• Required work
Search the material for "personas" and show all lines that contain it.

§ §

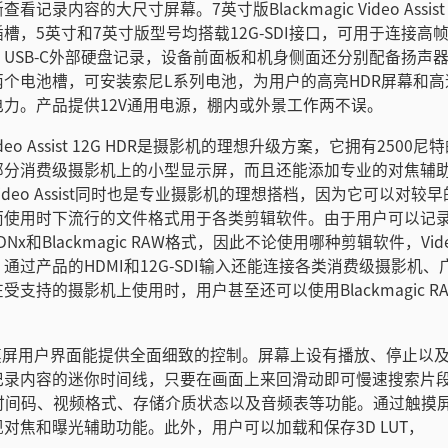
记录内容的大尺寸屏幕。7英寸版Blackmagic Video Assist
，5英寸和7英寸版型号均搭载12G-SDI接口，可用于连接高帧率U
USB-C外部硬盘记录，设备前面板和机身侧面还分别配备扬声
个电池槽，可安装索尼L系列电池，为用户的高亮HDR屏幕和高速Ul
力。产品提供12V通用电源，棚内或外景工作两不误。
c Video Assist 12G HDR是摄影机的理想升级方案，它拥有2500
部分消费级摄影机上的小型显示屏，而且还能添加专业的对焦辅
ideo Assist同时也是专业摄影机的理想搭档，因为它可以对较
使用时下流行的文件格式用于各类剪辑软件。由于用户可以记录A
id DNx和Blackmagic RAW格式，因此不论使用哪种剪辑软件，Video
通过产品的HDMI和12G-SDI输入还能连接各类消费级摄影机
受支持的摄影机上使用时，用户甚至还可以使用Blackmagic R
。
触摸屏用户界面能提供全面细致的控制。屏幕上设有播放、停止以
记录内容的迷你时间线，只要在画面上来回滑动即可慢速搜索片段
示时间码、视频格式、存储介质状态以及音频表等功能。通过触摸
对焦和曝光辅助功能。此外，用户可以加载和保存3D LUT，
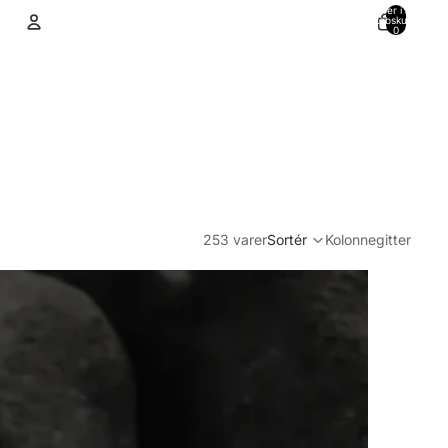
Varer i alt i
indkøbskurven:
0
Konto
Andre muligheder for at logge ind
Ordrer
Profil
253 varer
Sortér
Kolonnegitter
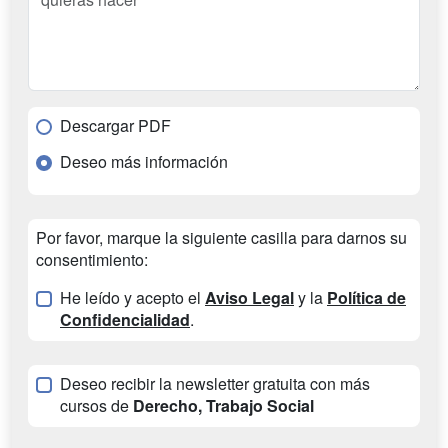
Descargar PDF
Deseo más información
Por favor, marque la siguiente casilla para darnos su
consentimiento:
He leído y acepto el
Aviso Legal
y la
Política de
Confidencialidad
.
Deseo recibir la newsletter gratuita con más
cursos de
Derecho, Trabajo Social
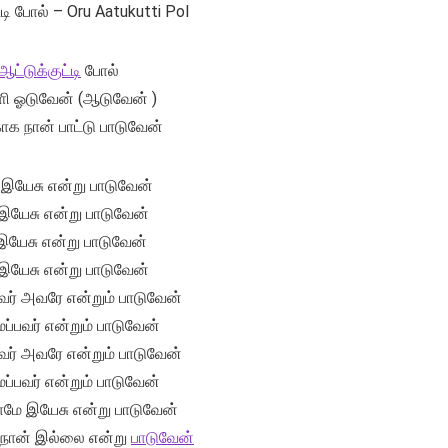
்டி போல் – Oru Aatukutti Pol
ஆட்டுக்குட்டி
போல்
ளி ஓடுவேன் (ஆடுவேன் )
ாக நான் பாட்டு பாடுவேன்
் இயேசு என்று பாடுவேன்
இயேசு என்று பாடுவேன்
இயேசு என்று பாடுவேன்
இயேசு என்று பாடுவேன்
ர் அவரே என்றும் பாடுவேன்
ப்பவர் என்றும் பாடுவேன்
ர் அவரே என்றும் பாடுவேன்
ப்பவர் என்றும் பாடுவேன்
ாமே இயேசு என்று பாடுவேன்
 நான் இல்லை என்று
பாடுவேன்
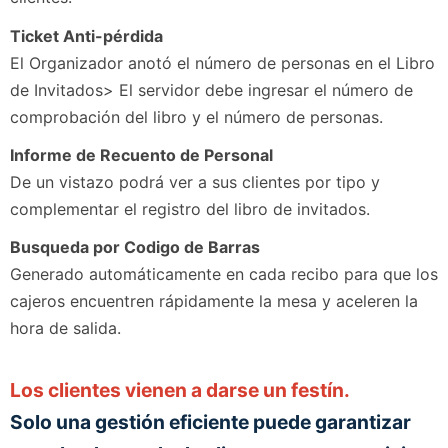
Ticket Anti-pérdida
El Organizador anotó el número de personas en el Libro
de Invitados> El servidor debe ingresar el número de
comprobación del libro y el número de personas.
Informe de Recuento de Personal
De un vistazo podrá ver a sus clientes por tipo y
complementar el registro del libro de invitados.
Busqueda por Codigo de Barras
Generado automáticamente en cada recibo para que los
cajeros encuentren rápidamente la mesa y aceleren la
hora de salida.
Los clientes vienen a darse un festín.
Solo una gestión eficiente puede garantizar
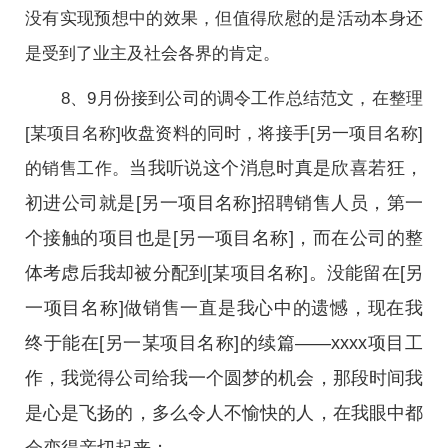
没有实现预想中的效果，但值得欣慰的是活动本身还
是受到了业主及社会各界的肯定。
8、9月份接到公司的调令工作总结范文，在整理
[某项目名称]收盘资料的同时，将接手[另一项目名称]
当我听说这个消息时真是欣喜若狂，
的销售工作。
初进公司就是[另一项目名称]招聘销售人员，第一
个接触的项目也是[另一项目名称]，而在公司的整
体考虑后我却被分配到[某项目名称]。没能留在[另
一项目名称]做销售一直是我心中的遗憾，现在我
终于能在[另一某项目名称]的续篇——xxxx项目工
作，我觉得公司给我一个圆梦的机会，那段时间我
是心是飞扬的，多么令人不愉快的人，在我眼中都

§ §

• Task response
El Organizador anotó el número de personas en el Libro
comprobación del libro y el número de personas.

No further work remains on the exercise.